We are a tight little group and it is shocking when someone leaves, whether we expect it or not. They leave a hole like a pulled tooth. But soon the gap heals over, and we continue chewing comfortably through our lives.

This too is part of our practice in this little petri dish called Upaya. People come and people go. At first we are strangers, and then we get used to each others’ charms and idiosyncracies and neuroses. We quickly become fixtures in each others’ lives. But then just when you come to really know someone, to be familiar, maybe even to love them in a way—they vanish. The mailman who comes to the door every day, the barrista at the favourite coffee shop, the roommate, co-worker, partner, lover. They are always there, until one day, they are gone.

Our practice is intimacy. Our practice is to share experience with someone fully, to live out a relationship in complete  integrity—whether that means weeding a garden together, or cutting someone’s hair, or creating a family or a lifetime together. Relationships are valued through quality, not duration. Our practice is to relate without stinting. Without grasping. Without reservation and without fear.
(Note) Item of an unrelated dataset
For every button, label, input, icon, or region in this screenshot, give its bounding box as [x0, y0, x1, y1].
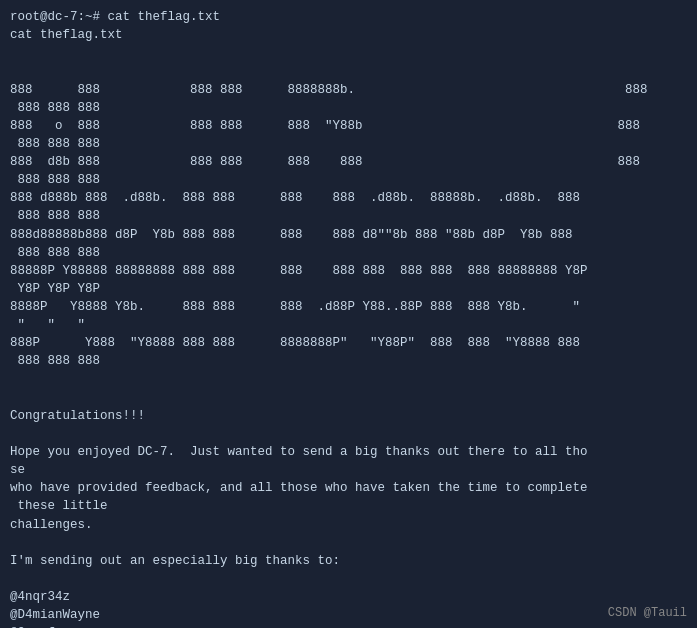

In the end, everybody leaves.

 

 

 

2 Responses to “Everybody leaves”

  1. Anthony Golding Says:

    Yes, we all leave , pick up the threads and start again . But maybe we have grown just a little in wisdom and compassion. Your lovely blog has inspired me to write about my recent retreat , five weeks in the mountains of Switzerland . A setting that is as close to a winter paradise as is possible. But you always take your shit with you , and out it comes for another airing . But people can be forgiving if you can trust the process and mend the fences. Have you come across the video GRATITUDE by this Christian monk on TED TALKS . Have a good year . PLG tony

  2. Linda LaForte Says:

    The monks must have dealt with similar feelings when one of their fellow monks followed teachings to other monasteries. We’re all still connected anyway. This is how we share our presence with each and learn from each other. Who was it that went home?